Branch prediction



         


In computer architecture, a branch predictor is the part of a processor that determines whether a branch in the instruction flow of a program is likely to be taken or not. This is called branch prediction. Branch predictors are crucial in today's modern, superscalar processors for achieving high performance. They allow processors to fetch and execute instructions without waiting for a branch to be resolved.

All pipelined processors do branch prediction of some form, because they must guess the address of the next instruction to fetch before the current instruction has been executed. Earlier microprogrammed CPUs did not have to do branch prediction.

[Top]

Trivial prediction

The early implementations of SPARC and MIPS (two of the first commercial RISC architectures) did trivial branch prediction: they always predicted that a branch would not be taken, so they always fetched the next sequential instruction. Only when a branch or jump was evaluated did the instruction fetch pointer get set to a nonsequential address.

Both CPUs evaluated branches in the decode stage and had a single cycle instruction fetch. As a result, the branch target recurrence was two cycles long, and the machine would always fetch the instruction immediately after any taken branch. Both architectures defined branch delay slots in order to utilize these fetched instructions.

[Top]

Next line prediction

Some superscalar processors, (MIPS R8000, Alpha EV6 and EV8), fetched with each line of instructions a pointer to the next line. This next line predictor is not directly comparable to the other predictors listed here, because it handles both the branch target prediction as well as the branch direction prediction.

When a next line predictor points to aligned groups of 2, 4 or 8 instructions, the branch target will usually not be the first instruction fetched, and so the initial instructions fetched are wasted. Assuming for simplicity a uniform distribution of branch targets, 0.5, 1.5, and 3.5 instructions fetched are discarded, respectively.

Since the branch itself will generally not be the last instruction in an aligned group, instructions after the taken branch (or it's delay slot) will be discarded. Once again assuming a uniform distribution of branch instruction placements, 0.5, 1.5, and 3.5 instructions fetched are discarded.

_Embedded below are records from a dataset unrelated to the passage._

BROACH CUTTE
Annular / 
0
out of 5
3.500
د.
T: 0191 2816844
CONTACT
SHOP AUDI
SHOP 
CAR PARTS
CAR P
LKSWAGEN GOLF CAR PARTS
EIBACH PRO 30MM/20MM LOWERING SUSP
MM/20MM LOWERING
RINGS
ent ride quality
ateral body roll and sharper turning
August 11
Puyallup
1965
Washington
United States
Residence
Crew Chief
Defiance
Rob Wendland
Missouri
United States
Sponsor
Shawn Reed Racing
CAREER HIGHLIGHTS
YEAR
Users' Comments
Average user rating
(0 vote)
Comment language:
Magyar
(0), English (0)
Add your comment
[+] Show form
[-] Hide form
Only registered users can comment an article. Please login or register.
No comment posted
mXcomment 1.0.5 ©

The discarded instructions at the branch and destination lines add up to nearly a complete fetch cycle, even for a single-cycle next-line predictor.

[Top]

Bimodal branch prediction

A bimodal branch predictor has a table of two-bit saturating counters, indexed with the least significant bits of the instruction addresses. Unlike the instruction cache, bimodal predictor entries typically do not have tags, and so a particular counter may correspond to two branches, in which case it is likely to be less accurate. Each counter has one of four states:

When a branch is evaluated, the corresponding counter is updated. Branches evaluated as not taken decrement the state towards strongly not taken, and branches evaluated as taken increment the state towards strongly taken. The primary benefit of this two bit saturating counter scheme is that loop closing branches are always predicted taken. A one-bit scheme (like the R8000), mispredicts both the first and last branch of a loop. A two-bit scheme mispredicts just the last branch. Similarly, on heavily biased branches which almost always go one way, a one-bit scheme mispredicts twice for each odd branch, and a two-bit scheme mispredicts once.

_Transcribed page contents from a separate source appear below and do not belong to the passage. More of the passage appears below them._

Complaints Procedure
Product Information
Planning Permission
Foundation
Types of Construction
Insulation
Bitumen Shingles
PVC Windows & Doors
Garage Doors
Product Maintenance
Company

On the SPEC'89 benchmarks, very large bimodal predictors saturate at 93.5% correct, once every branch maps to a unique counter.

Because the bimodal counter table is indexed with the instruction address bits, a superscalar processor can split the table into separate SRAMs for each instruction fetched, and fetch a prediction for every instruction in parallel with fetching the instruction, so that the branch prediction is available as soon as the branch is decoded.

[Top]

Local branch prediction

Bimodal branch prediction mispredicts the exit of every loop. For loops which tend to have the same loop count every time (and for many other branches with repetitive behavior), we can do much better.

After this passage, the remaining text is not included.